* _The records_:
'''

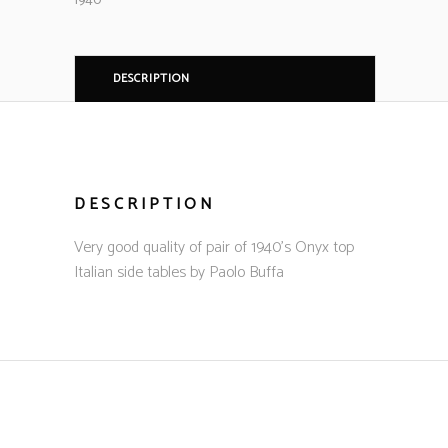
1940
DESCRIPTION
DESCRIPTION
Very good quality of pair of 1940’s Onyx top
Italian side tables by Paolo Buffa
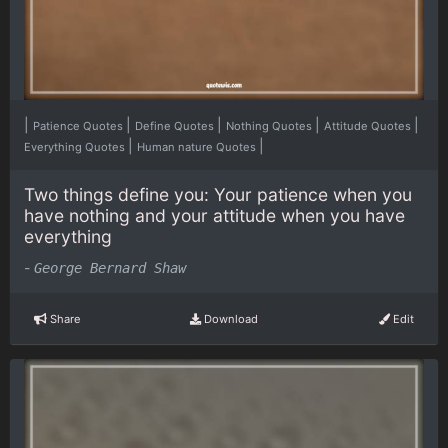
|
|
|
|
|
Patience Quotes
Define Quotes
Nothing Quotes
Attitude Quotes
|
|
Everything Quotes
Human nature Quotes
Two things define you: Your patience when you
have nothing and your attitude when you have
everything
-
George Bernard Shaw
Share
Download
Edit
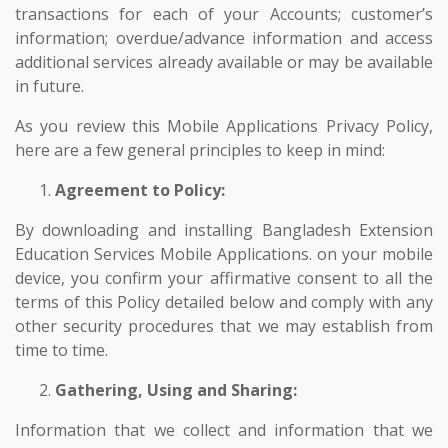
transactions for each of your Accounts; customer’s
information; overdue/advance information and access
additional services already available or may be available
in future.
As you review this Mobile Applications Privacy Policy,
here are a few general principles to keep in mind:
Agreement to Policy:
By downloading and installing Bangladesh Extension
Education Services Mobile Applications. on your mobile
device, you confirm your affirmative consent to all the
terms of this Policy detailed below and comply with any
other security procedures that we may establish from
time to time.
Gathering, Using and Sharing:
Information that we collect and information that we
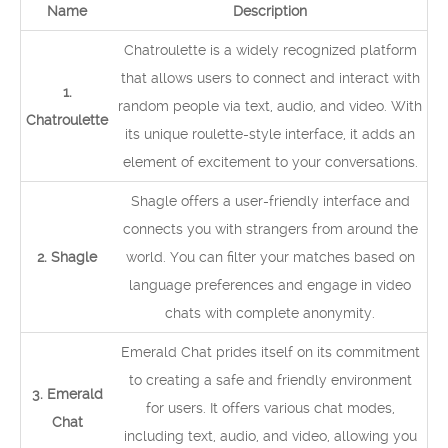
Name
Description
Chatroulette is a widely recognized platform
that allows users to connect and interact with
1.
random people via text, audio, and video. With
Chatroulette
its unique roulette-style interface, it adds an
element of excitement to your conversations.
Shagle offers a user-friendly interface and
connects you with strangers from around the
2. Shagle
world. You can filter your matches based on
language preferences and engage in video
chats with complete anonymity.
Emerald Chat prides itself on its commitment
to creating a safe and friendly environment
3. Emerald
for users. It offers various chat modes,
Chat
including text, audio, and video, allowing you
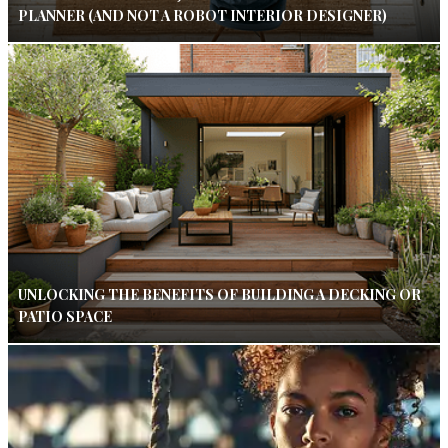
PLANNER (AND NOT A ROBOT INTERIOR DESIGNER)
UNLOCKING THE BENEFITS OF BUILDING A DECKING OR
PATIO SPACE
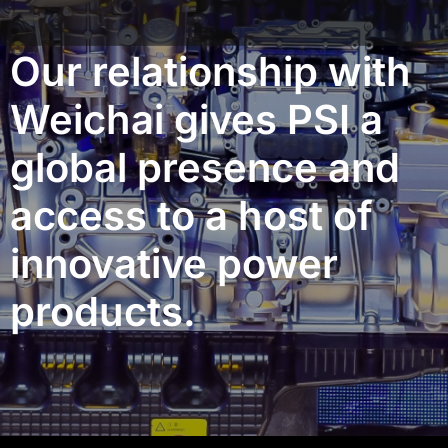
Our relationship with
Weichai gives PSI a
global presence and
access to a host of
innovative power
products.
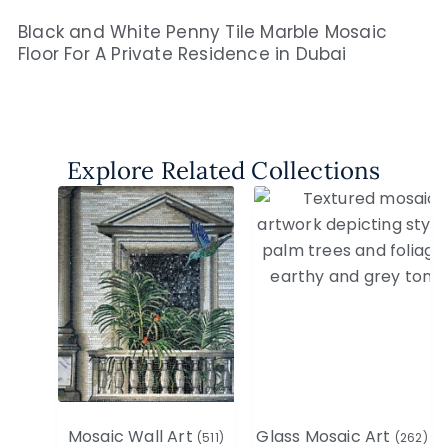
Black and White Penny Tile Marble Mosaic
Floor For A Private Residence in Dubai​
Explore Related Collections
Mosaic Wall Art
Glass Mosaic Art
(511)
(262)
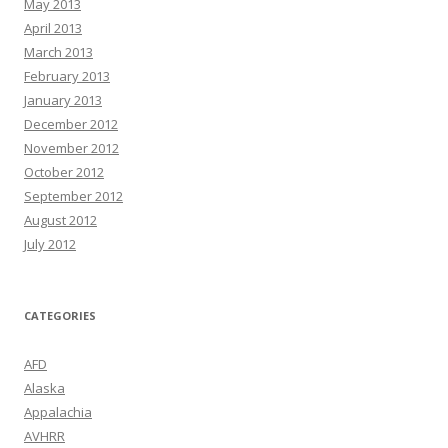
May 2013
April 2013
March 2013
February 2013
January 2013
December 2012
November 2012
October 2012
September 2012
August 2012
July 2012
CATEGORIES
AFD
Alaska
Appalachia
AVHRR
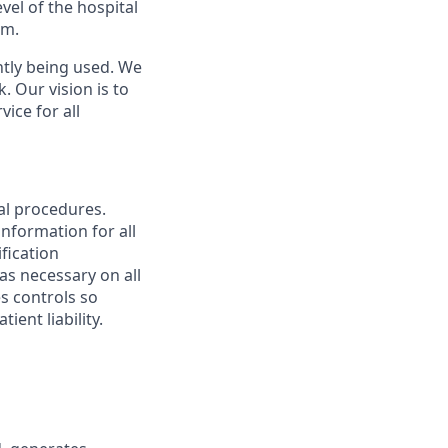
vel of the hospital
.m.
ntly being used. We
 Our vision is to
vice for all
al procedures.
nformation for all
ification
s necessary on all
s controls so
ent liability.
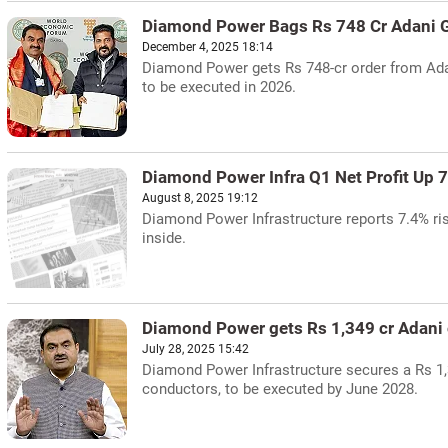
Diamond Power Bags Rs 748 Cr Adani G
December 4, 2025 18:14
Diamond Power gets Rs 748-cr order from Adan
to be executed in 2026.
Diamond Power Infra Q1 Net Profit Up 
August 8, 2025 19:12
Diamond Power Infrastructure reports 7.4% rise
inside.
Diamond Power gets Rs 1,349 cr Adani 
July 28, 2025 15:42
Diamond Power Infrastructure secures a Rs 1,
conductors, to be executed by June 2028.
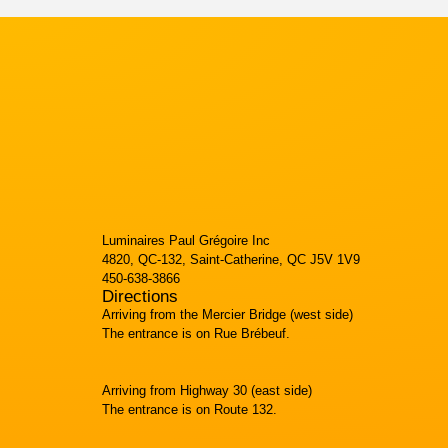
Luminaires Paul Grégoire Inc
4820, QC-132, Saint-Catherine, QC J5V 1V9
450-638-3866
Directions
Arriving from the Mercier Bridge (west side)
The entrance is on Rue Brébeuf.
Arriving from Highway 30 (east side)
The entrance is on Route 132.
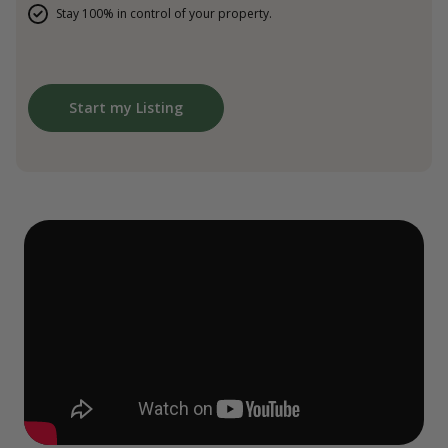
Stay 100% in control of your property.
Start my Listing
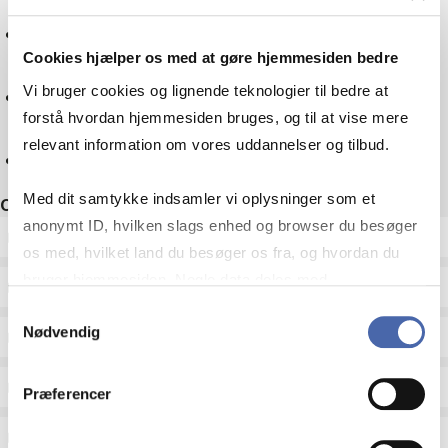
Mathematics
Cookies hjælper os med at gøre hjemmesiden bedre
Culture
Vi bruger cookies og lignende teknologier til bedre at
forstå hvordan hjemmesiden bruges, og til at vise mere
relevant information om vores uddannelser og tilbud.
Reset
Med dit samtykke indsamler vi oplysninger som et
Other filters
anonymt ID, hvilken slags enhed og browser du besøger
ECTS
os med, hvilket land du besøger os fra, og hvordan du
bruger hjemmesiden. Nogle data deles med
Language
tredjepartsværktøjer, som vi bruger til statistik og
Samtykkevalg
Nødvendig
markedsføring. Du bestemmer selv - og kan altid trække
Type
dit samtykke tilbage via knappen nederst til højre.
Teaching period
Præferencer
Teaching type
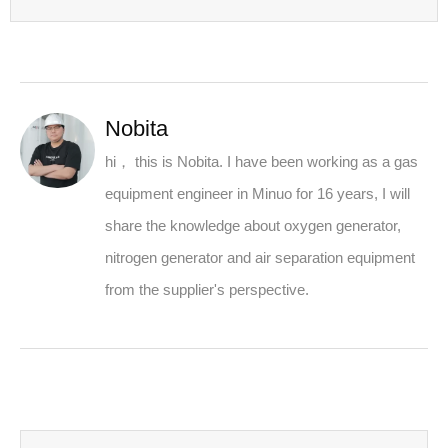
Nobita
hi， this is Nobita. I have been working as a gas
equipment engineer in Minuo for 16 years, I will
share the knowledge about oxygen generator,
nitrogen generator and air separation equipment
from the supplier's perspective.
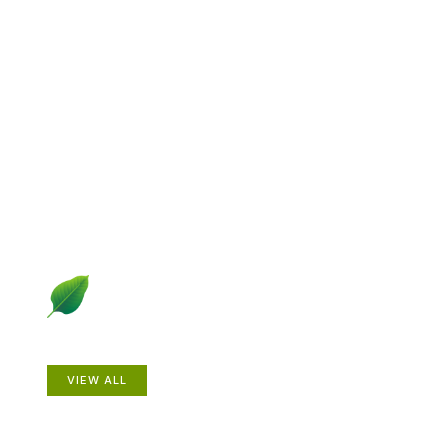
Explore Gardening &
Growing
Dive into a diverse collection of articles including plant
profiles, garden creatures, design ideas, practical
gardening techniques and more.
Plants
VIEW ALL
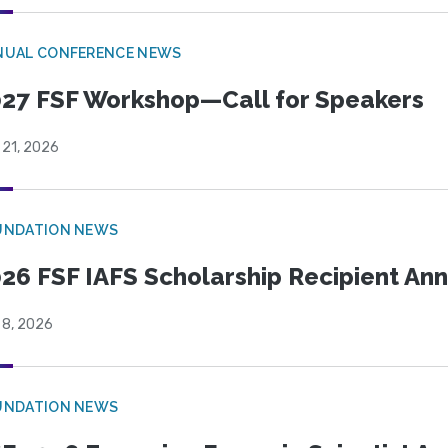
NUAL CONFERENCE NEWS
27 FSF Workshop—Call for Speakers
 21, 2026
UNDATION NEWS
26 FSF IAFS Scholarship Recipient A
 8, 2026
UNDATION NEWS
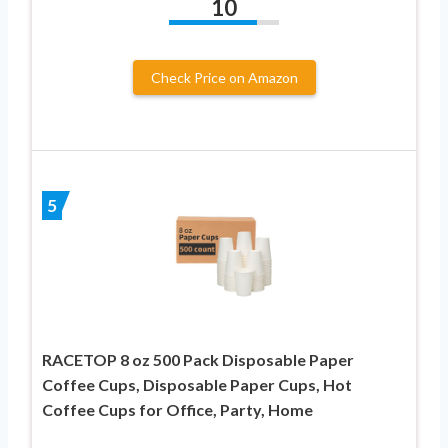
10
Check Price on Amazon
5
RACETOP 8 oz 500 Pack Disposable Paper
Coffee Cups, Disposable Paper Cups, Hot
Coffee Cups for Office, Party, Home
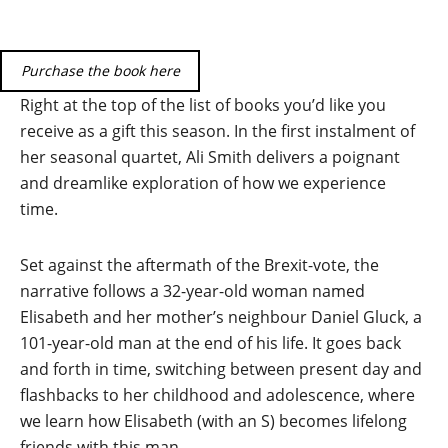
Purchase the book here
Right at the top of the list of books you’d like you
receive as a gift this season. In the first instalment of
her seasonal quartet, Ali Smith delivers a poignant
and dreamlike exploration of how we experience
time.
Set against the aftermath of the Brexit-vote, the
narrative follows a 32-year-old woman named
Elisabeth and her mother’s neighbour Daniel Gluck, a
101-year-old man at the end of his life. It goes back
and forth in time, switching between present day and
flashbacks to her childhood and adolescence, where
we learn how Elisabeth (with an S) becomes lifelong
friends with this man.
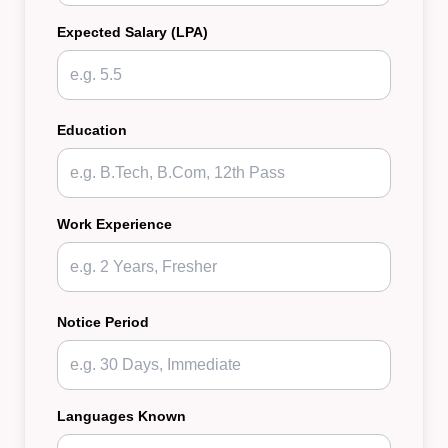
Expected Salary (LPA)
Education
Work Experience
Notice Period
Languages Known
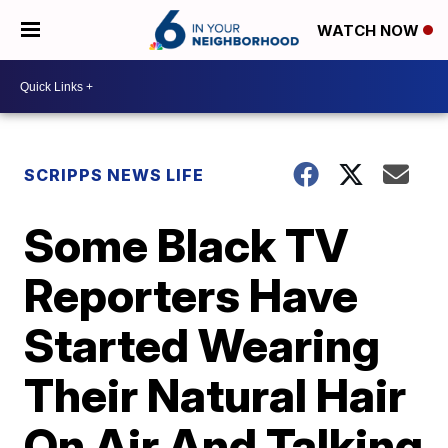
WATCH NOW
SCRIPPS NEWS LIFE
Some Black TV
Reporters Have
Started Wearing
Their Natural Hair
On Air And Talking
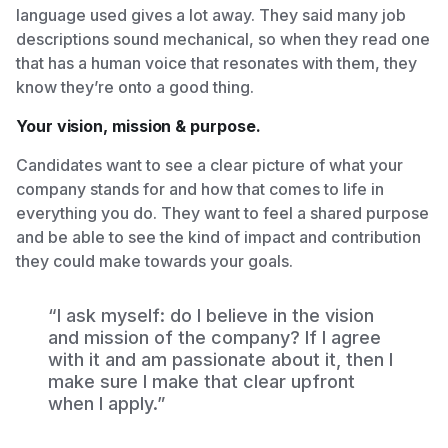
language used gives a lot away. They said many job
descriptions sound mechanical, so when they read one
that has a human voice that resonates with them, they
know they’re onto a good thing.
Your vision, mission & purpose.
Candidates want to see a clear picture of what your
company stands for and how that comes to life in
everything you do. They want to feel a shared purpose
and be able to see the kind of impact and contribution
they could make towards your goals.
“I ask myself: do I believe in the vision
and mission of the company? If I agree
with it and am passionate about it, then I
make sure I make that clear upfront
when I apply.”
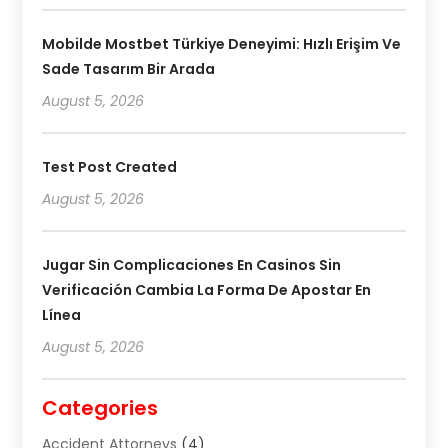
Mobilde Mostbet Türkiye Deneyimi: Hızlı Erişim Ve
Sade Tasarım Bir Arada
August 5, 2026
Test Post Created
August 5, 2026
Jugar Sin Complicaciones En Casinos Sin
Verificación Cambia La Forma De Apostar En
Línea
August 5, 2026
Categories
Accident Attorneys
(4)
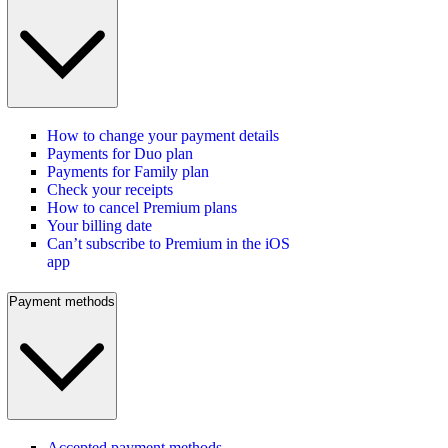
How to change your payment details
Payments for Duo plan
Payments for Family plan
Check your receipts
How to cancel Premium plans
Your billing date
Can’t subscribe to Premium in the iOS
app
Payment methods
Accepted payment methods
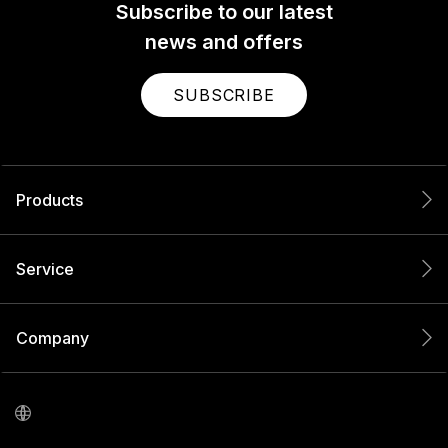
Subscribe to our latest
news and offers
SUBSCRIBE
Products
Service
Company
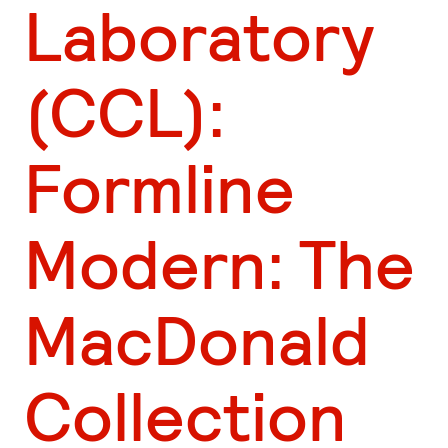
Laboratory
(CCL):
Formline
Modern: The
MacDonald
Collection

'''

* _Task statement_: Pull every line containing "mission" from the entries above and copy it.

* _Task answer_:
Your vision, mission & purpose.
and mission of the company? If I agree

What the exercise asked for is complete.